[Do you think that website owners that have articles submitted through linkvana.com, ezinearticles.com, content sooner and the like, will actually get penalized for having the one-way links produced from the service of these websites? Because if those networks and submission services will be bad from now on, article marketing is practically dead! What I do believe is that Google will delete the sub-pages that duplicate content is found from article directories with the same exact title/body content, slowly, as the same article gets index and traced by Google. The first networks and directories that publish the content are also the usual articles that stay index for a very long time.]

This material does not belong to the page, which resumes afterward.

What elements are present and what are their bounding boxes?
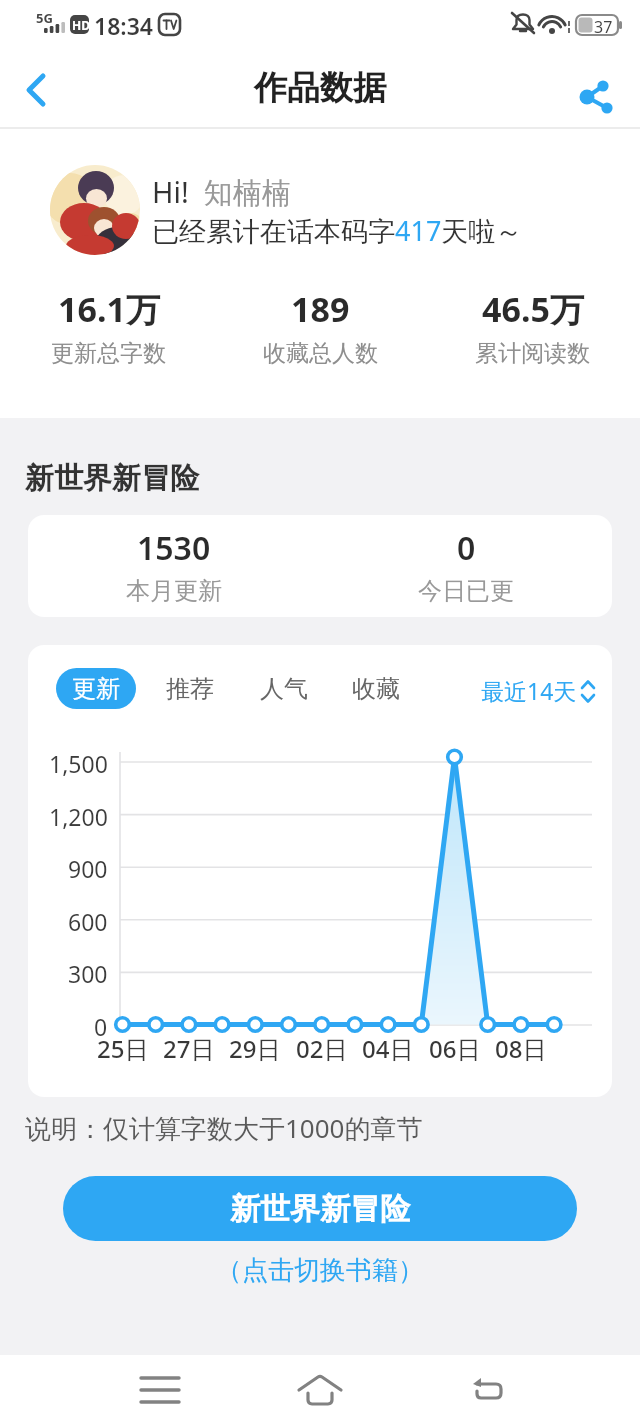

Contrary to the hyperbole emulating from so many spreading rumors, those websites were not penalized. Google did update its algorithm and it does change the valuation for certain types of content. That in and of itself is not a penalty.
Google’s latest update did not target any specific websites, it targeted pages with poor quality content. Google has been devaluing the trust that passes from low-quality content for many years. This latest update simply automated what they had already been doing in a semi-automatic fashion.
As always, links from low-quality content are being devalued and links from higher quality content pages carry more weight. The only thing new is the speed in which it takes place. The closing of this time gap removes the incentive for web spammers since their spam will no longer carry weight during the time between when it is indexed and when it gets detected and devalued. By detecting this spam immediately Google closes the window of opportunity for spammers.
It seems to me that some junk articles on EA were devalued and many pages that were propped up by webspam dropped in rankings while other pages are doing just fine. It’s as if the “site” itself was not effected just those “pages” on the site that were propped up by spam.